Archive for August, 2009

On the Road

Thursday, August 27th, 2009

. . . The novel by Jack Kerouac that seems somehow to speak for whole generations of people, whole ripples and movements of society, regardless of time and place. America has changed – how much? – since the 1950s and yet here we are, still reading On the Road and all the rest. Or are we? Surely poor old “Reluctant King of the Beats” Kerouac didn’t have the last word on countercultural travel writing – or on spontaneous prose? But I know I’ve been craving it, anyway. A wild, free-wheeling, disturbing, hilarious tragedy of a book. At times it can be frustrating, too; he can be a frustrating author (I’ll say that no matter how many times I’ve linked to him in these pages) . . . !

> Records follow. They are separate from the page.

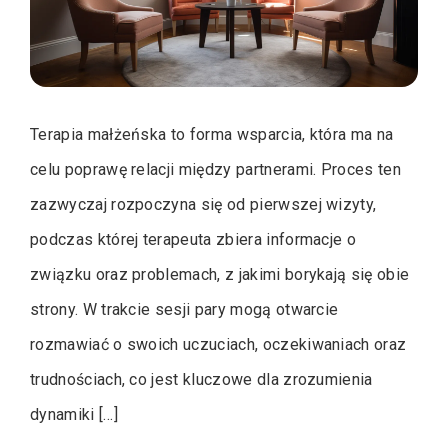
Terapia małżeńska to forma wsparcia, która ma na
celu poprawę relacji między partnerami. Proces ten
zazwyczaj rozpoczyna się od pierwszej wizyty,
podczas której terapeuta zbiera informacje o
związku oraz problemach, z jakimi borykają się obie
strony. W trakcie sesji pary mogą otwarcie
rozmawiać o swoich uczuciach, oczekiwaniach oraz
trudnościach, co jest kluczowe dla zrozumienia
dynamiki […]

Where and when did it begin? I started hitch-hiking and reading poetry (and attempting to write it) at around the same time, and someone told me I had better read Kerouac! How right they were. Most of my friends at the time had never even heard of him, had never heard of the Beats, and so I tried to educate myself. I went out and bought the big Portable Beat Reader and devoured it from cover to cover. No idea what was going on half the time. Next, inspired by Kerouac’s thoughts on both technique and spontaneity in writing, I went straight to On the Road.

It’s a book that gets around, that seems to travel as much as its characters do! You can find it occasionally in used bookstores; there are always new editions being printed and sold in the nicest literature sections in town. I was once given a ratty old dog-eared copy of the book on a Greyhound bus, of all places. It was a late-night conversation with an older French-Canadian guy, who perked up when I mentioned Kerouac: he recited the first two or three paragraphs from memory, then gave me his own dusty backpack copy! “Don’t worry about it,” he said, when I protested, “I give this book away all the time.”

But why am I writing about On the Road in the first place? Why is a Canadian in the 2000’s so hung up on an American writer from the 1950’s? . . . For one thing, I’m about to embark on a long cross-country road trip of my own, probably 24 hours of driving one way, from the Okanagan Valley in southern British Columbia into the province of Manitoba . . .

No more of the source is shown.